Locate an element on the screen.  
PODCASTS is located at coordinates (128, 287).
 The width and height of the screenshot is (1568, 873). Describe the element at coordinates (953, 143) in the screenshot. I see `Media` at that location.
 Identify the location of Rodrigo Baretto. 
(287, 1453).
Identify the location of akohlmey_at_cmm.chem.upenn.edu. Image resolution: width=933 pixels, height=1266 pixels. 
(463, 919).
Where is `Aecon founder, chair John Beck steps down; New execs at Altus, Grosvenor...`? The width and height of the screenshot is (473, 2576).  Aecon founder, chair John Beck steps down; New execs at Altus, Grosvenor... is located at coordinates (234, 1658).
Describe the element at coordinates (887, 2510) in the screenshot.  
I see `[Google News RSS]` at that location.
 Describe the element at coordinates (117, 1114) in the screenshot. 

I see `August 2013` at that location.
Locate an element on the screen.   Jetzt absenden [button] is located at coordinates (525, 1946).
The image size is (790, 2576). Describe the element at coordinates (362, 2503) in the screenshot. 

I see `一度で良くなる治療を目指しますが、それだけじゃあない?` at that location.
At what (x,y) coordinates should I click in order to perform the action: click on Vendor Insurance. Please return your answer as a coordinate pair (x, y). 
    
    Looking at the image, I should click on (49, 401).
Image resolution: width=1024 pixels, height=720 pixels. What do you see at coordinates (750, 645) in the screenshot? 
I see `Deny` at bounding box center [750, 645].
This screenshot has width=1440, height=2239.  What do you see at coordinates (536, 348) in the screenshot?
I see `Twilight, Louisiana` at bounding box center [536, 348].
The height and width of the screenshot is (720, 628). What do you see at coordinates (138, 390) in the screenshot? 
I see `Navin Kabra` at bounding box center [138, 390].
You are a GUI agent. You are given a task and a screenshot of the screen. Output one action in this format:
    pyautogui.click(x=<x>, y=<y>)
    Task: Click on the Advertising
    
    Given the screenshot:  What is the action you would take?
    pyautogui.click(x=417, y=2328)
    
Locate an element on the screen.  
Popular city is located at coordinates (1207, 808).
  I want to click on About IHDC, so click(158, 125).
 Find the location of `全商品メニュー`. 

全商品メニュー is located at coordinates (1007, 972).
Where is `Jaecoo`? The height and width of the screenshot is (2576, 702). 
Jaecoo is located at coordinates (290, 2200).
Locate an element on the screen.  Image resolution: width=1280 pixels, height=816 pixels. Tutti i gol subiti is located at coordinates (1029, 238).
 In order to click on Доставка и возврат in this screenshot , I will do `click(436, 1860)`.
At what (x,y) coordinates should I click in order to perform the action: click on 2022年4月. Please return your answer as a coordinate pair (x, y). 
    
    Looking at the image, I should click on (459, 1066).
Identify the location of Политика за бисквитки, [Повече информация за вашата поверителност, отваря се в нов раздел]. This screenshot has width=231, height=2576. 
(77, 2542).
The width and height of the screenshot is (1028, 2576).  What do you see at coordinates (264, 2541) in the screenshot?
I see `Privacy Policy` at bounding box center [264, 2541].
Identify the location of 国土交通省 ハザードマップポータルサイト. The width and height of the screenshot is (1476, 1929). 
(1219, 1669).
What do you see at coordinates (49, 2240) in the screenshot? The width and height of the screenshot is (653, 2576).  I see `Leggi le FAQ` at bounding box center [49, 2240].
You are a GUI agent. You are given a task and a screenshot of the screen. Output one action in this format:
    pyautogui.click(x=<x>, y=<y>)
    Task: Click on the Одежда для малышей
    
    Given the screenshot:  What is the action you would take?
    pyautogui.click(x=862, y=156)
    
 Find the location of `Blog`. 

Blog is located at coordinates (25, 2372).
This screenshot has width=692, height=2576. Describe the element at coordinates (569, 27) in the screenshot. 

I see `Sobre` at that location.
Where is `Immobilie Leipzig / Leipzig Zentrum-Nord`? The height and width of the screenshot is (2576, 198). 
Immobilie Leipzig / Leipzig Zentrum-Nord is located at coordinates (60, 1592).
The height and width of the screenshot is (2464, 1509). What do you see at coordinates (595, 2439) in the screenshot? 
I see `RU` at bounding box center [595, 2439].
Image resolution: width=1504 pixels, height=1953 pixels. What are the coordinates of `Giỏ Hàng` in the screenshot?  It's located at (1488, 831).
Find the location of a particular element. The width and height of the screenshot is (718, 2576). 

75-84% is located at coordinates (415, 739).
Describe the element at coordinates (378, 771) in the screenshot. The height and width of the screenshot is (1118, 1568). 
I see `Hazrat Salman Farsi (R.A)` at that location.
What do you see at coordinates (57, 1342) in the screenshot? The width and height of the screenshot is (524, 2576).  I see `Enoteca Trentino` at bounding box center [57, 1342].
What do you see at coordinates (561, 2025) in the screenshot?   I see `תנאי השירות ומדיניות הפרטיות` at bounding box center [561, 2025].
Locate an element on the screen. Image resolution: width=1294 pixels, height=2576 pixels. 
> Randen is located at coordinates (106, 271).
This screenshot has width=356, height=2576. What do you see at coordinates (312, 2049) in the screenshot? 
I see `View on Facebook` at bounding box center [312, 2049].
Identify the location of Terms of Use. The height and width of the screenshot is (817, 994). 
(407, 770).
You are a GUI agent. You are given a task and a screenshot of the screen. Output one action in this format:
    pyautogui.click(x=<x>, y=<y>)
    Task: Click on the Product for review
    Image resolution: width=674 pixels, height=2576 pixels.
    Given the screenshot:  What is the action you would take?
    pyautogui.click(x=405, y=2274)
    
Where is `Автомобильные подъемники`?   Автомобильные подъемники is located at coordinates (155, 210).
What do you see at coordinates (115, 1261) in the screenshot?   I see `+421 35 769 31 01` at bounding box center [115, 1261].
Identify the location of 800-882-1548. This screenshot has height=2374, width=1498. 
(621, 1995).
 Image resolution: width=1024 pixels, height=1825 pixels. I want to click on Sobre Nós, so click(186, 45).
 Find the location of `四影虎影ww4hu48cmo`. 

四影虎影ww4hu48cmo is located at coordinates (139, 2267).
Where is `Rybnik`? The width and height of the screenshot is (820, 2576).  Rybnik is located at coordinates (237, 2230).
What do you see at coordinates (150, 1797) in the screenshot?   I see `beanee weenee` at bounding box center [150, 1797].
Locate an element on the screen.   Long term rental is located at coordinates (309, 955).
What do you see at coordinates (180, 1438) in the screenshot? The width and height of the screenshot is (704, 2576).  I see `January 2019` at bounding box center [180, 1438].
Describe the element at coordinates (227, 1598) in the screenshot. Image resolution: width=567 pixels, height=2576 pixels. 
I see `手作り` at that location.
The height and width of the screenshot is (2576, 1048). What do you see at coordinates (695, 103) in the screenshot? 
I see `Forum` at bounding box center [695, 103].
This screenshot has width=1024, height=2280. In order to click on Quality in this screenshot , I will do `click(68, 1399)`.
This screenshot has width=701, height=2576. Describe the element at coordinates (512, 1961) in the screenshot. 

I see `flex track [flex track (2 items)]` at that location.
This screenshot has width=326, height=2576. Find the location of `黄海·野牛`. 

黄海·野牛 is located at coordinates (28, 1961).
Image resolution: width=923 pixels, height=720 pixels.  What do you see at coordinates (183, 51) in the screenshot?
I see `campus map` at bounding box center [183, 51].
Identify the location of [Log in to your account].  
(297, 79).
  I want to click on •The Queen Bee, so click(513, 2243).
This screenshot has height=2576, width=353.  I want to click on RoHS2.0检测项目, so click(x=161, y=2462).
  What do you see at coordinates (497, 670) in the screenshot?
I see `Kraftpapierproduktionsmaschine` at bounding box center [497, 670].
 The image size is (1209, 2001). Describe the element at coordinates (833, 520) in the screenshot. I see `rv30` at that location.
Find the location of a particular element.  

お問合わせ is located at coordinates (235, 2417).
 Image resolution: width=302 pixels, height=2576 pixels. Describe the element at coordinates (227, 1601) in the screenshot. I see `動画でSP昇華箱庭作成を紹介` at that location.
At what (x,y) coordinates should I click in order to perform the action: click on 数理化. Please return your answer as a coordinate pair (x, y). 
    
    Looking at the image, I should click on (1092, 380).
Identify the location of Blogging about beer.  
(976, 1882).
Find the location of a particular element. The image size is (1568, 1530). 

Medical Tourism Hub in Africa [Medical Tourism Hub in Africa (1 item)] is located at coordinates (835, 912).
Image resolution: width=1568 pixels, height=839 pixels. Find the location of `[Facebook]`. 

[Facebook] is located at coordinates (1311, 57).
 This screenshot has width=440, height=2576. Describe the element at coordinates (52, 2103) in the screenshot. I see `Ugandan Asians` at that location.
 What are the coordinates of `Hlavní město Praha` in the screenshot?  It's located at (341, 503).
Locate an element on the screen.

┄┄┄┄┄┄

▶ _Exercise brief_: Every line above from the line with "is (2576, 702)." to the line with "In order to click on Доставка" is wanted, ends included; write them out exactly and add no other line.

▶ _Task result_:
Where is `Jaecoo`? The height and width of the screenshot is (2576, 702). 
Jaecoo is located at coordinates (290, 2200).
Locate an element on the screen.  Image resolution: width=1280 pixels, height=816 pixels. Tutti i gol subiti is located at coordinates (1029, 238).
 In order to click on Доставка и возврат in this screenshot , I will do `click(436, 1860)`.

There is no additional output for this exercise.